Central European University
Welcome! This repository contains everything you need for this course: teaching materials, datasets, exercises, assignments, and resources for learning practical data skills.
Real data is messy. Real questions require SQL. Real work needs reproducible pipelines.
In this course, you'll learn the day-one skills that analysts and data scientists use every day:
- Tidy data principles – structuring data for analysis
- SQL with DuckDB – querying, aggregating, joining, and window functions
- JSON/API ingestion – turning messy nested data into clean tables
- Multi-stage pipelines – bronze → silver → gold patterns
- Validations as code – proving your data is correct
- Stakeholder communication – explaining what you found and why it matters
By the end, you'll handle 500K-row datasets, write production-quality queries, and build reproducible analysis pipelines.
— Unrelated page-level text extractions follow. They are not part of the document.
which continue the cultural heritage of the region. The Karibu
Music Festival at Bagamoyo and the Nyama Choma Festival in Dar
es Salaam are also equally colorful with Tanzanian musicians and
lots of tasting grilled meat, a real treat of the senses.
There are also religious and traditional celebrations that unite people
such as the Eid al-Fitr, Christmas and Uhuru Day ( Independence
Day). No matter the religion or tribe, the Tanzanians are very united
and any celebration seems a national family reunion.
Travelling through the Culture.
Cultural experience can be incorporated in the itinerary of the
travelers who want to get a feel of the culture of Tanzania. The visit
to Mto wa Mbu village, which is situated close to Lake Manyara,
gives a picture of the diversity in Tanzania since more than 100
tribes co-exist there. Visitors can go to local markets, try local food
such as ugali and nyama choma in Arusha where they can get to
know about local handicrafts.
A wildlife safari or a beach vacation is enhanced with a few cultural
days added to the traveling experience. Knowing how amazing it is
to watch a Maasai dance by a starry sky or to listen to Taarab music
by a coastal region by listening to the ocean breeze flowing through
Instructor: Eduardo Ariño de la Rubia
Email: [email protected]
Office: Room A104
Office Hours: Schedule at cal.com/earino
Format: Three full-day sessions (2 blocks per day)
Credits: 1.0 (runs alongside Coding 1 and Data Science 1)
📄 Full syllabus with dates: syllabus.md
-
Clone this repository:
git clone https://github.com/earino/ECBS5294.git cd ECBS5294 -
Set up your environment:
- Python 3.x
- JupyterLab or VS Code
- DuckDB (
pip install duckdb) - Git
-
Test your setup:
jupyter lab notebooks/day1_setup_check.ipynb
-
Bring your laptop to every class!
ECBS5294/
│
├── data/ # Teaching datasets (offline, provided)
│ ├── day1/ # Dirty cafe sales data for practice
│ ├── day2/ # Olist e-commerce marketplace data
│ └── day3/ # Chicago + NYC government data + Olist subsets
│
├── notebooks/ # Teaching notebooks and exercises
│ ├── day1/
│ │ ├── day1_block_a_tidy_foundations.ipynb
│ │ ├── day1_block_b_01_sql_foundations.ipynb
│ │ ├── day1_block_b_02_aggregations.ipynb
│ │ ├── day1_block_b_03_window_functions_primer.ipynb
│ │ ├── day1_block_b_04_window_functions_deep_dive.ipynb
│ │ ├── day1_exercise_tidy.ipynb
│ │ └── day1_setup_check.ipynb
│ ├── day2/
│ │ ├── day2_block_a_joins.ipynb
│ │ ├── day2_block_b_01_api_json_basics.ipynb
│ │ ├── day2_block_b_02_json_to_duckdb.ipynb
│ │ └── day2_exercise_joins.ipynb
│ └── day3/
│ ├── day3_block_a_pipelines_and_validations.ipynb
│ └── day3_exercise_mini_pipeline.ipynb
│
├── assignments/ # Homework assignments with instructions
│ ├── hw1/ # SQL single-table + window functions
│ ├── hw2/ # JSON normalization + multi-table queries
│ └── hw3/ # End-to-end data integration project
│
├── solutions/ # Encrypted solution ZIPs (see below!)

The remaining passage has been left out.